Sadly, the report has become outdated — as it demonstrates itself, kernel development accelerates at a pace that renders a year and a half old report obsolete. It is for that reason that the Linux Foundation announced today that an updated report is available for download, written by original authors Jonathan Corbet and Greg Kroah-Hartman, along with Foundation Vice President Amanda McPherson.
The new report, as might be expected, finds that kernel growth is still going strong, with the 2.6.30 kernel containing 11,560,971 lines of code, an increase of 2,701,288 lines in the past year and a half. It reports that growth has increased exponentially with the addition of the linux-next tree, where patches are staged prior to being committed to the main kernel tree. An average of 6,422 lines of code have been added, 3,285 removed, and 1,687 changed each day in the past four and a half years — that's an increase of fifty percent in the number of daily additions and deletions from the original report.

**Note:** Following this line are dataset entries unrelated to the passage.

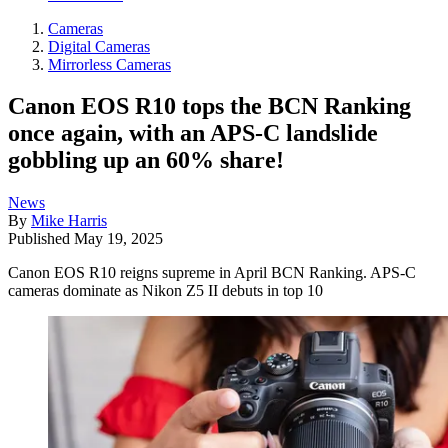
Cameras
Digital Cameras
Mirrorless Cameras
Canon EOS R10 tops the BCN Ranking
once again, with an APS-C landslide
gobbling up an 60% share!
News
By
Mike Harris
Published
May 19, 2025
Canon EOS R10 reigns supreme in April BCN Ranking. APS-C
cameras dominate as Nikon Z5 II debuts in top 10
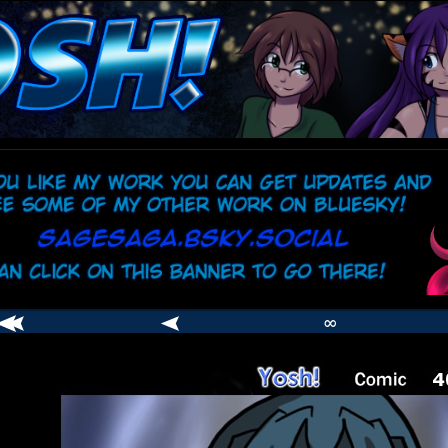
comic
er
∞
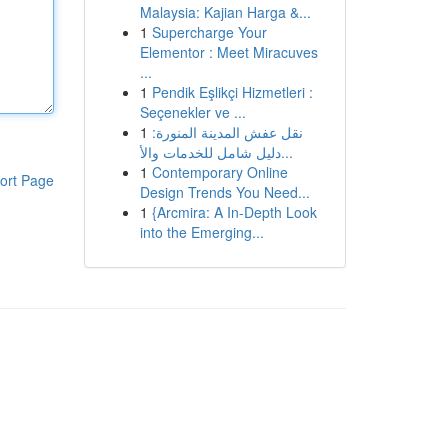
Malaysia: Kajian Harga &...
1
Supercharge Your
Elementor : Meet Miracuves
...
1
Pendik Eşlikçi Hizmetleri :
Seçenekler ve ...
1
نقل عفش المدينة المنورة:
دليل شامل للخدمات والأ...
1
Contemporary Online
ort Page
Design Trends You Need...
1
{Arcmira: A In-Depth Look
into the Emerging...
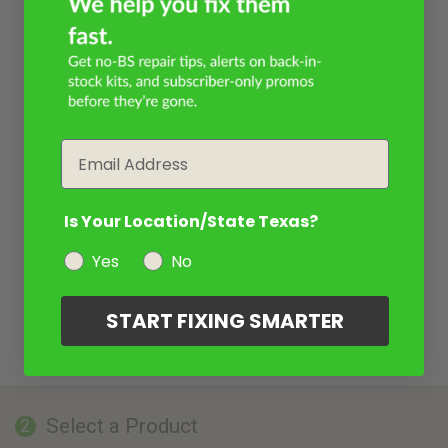
Email
Is Your Location/State Texas?
Yes
No
START FIXING SMARTER
Select a Product
2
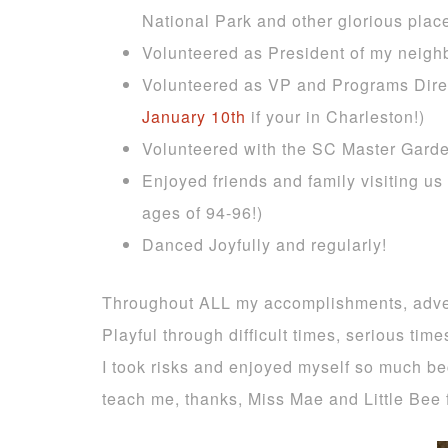
National Park and other glorious plac
Volunteered as President of my neighb
Volunteered as VP and Programs Dire
January 10th
if your in Charleston!)
Volunteered with the SC Master Garde
Enjoyed friends and family visiting us
ages of 94-96!)
Danced Joyfully and regularly!
Throughout ALL my accomplishments, advent
Playful through difficult times, serious tim
I took risks and enjoyed myself so much bec
teach me, thanks, Miss Mae and Little Bee 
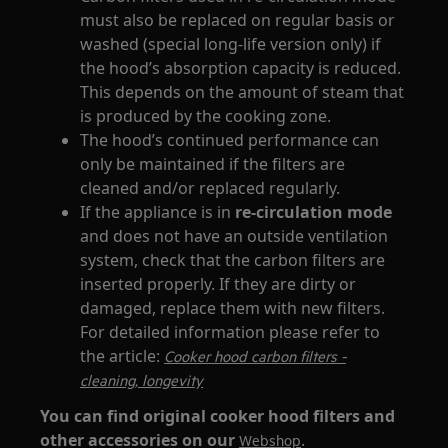
must also be replaced on regular basis or
washed (special long-life version only) if
the hood’s absorption capacity is reduced.
This depends on the amount of steam that
is produced by the cooking zone.
The hood’s continued performance can
only be maintained if the filters are
cleaned and/or replaced regularly.
If the appliance is in
re-circulation mode
and does not have an outside ventilation
system, check that the carbon filters are
inserted properly. If they are dirty or
damaged, replace them with new filters.
For detailed information please refer to
the article:
Cooker hood carbon filters -
cleaning, longevity
You can find original cooker hood filters and
other accessories on our
.
Webshop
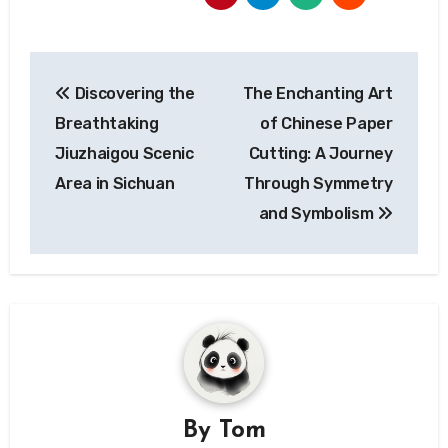
Post
Discovering the
The Enchanting Art
navigation
Breathtaking
of Chinese Paper
Jiuzhaigou Scenic
Cutting: A Journey
Area in Sichuan
Through Symmetry
and Symbolism
By
Tom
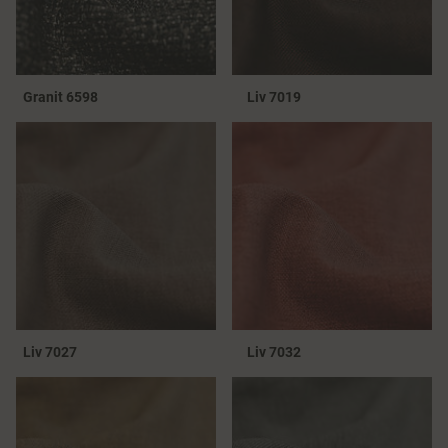
Granit 6598
Liv 7019
Liv 7027
Liv 7032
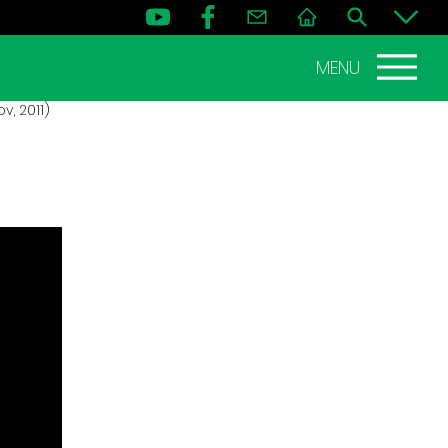
MENU
, 2011)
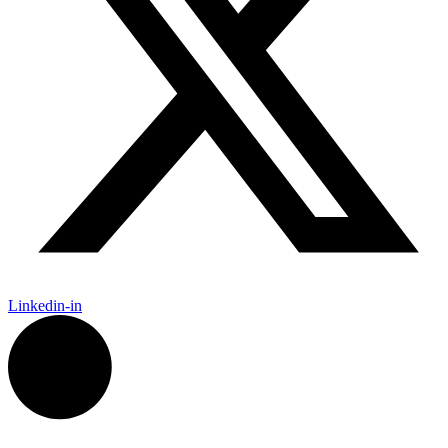
Linkedin-in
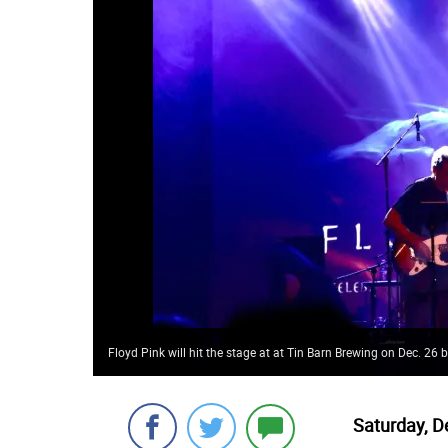
Floyd Pink will hit the stage at at Tin Barn Brewing on Dec. 26
Saturday, D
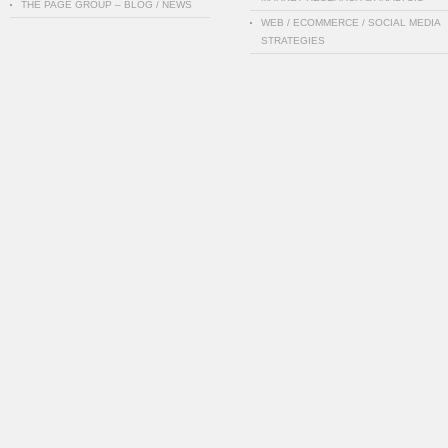
THE PAGE GROUP – BLOG / NEWS
WEB / ECOMMERCE / SOCIAL MEDIA
STRATEGIES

The new report finds that, in the last three years, the individual developer community has grown by some fifty percent, with a total of 1,150 developers having a hand in the 2.6.30 kernel. Still, the top contributors are top for a reason. Some 33% of developers — almost 400 in all — who submitted a patch did exactly that: submitted one patch. The top ten are responsible for just shy of 12% of the code, while the top thirty can claim 25%. The current top individual contributor, David S. Miller, at 1.5%, held the second-highest spot in the original report, with 1.8%. The report notes the "amusing" revelation that Linus has fallen out of the top-thirty, unsurprising given his more administrative role. It goes on to note that "merge commits" are not counted in the report, and that Linus is responsible for a significant number of these.
And, of course, there is the sponsored section. "None" retains the top spot, with 18.% of the total contributions being made — "Unknown," however, slips to the number three spot, down to 7.6% from its previous 12.9%. The second place spot was seized by Red Hat — third in the previous report — which rose from its previous 11.2% to a current 12.3%. Once again, more than 70% of all development on the kernel is being done by those who are paid to do it. The report also notes that the jump in contributions from the "None" group is in part due to better identification — the drop in "Unknown" represents identification of their affiliations or lack there of, and many subsequently moved into the "None" category.
Of course, both reports hold a host of other data, including those reviewing and approving changes — the full seventeen page report is an interesting read for anyone interested in pushing back the curtain to see what is really going on in kernel development.
The full text of both reports is available from the Linux Foundation — the 2009 report is in PDF.